A cold-responsive chitinase gene, BiCHT1, was isolated from bromegrass (Bromus inermis) 'Manchar' suspension cells. BiCHT1 messenger RNA was detected at low levels in nonstressed bromegrass cells, whereas its accumulation was induced by incubation at 10°C and 4°C as detected by northern- and western-blot analyses. BiCHT1 was highly homologous to rye CHT9, known to encode an antifreeze protein. BiCHT1 was overexpressed in Escherichia coli and bromegrass cells using genetic transformation procedures.
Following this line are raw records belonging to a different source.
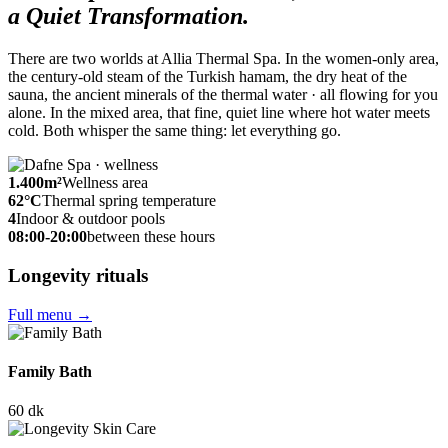
a Quiet Transformation.
There are two worlds at Allia Thermal Spa. In the women-only area,
the century-old steam of the Turkish hamam, the dry heat of the
sauna, the ancient minerals of the thermal water · all flowing for you
alone. In the mixed area, that fine, quiet line where hot water meets
cold. Both whisper the same thing: let everything go.
1.400
m²
Wellness area
62
°C
Thermal spring temperature
4
Indoor & outdoor pools
08:00-20:00
between these hours
Longevity rituals
Full menu
→
Family Bath
60 dk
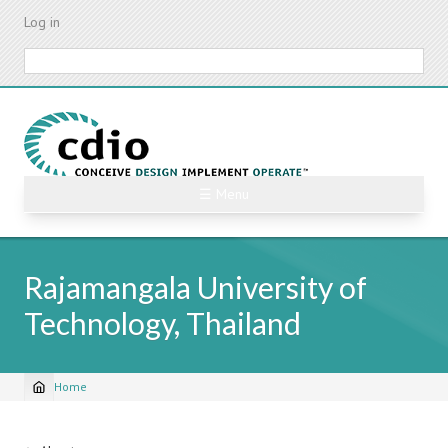
Skip
Log in
to
main
Search
content
☰ Menu
Rajamangala University of
Technology, Thailand
Home
Breadcrumb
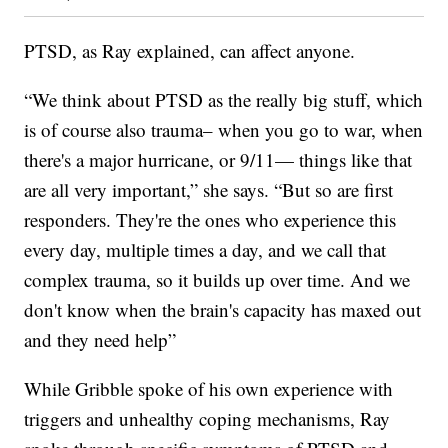
PTSD, as Ray explained, can affect anyone.
“We think about PTSD as the really big stuff, which
is of course also trauma– when you go to war, when
there's a major hurricane, or 9/11— things like that
are all very important,” she says. “But so are first
responders. They're the ones who experience this
every day, multiple times a day, and we call that
complex trauma, so it builds up over time. And we
don't know when the brain's capacity has maxed out
and they need help”
While Gribble spoke of his own experience with
triggers and unhealthy coping mechanisms, Ray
BiCHT1 products expressed in both systems had chitinase activity, but the expressed proteins did not affect the growth of ice crystals in any conditions tested. Besides cold stress, the expression of the BiCHT1 gene was up-regulated by exposure to 35°C, but not by salt or osmotic stress, abscisic acid, or ethephon. BiCHT1 messenger RNA did not accumulate in response to methy1 jasmonate and salicylic acid, but was slightly increased by prolonged culture at 25°C and only transiently by chitin. Antifreeze activity detected in the culture medium was induced at 4°C but only slightly at 10°C. It was also induced by ethephon treatment, but not by abscisic acid, chitin, or prolonged incubation at 25°C. The results of transgenics and expression analyses suggest that the BiCHT1 product is a major protein with chitinase activity secreted in the medium of cold-treated cells and is unlikely to be responsible for the antifreeze activity detected in the culture medium.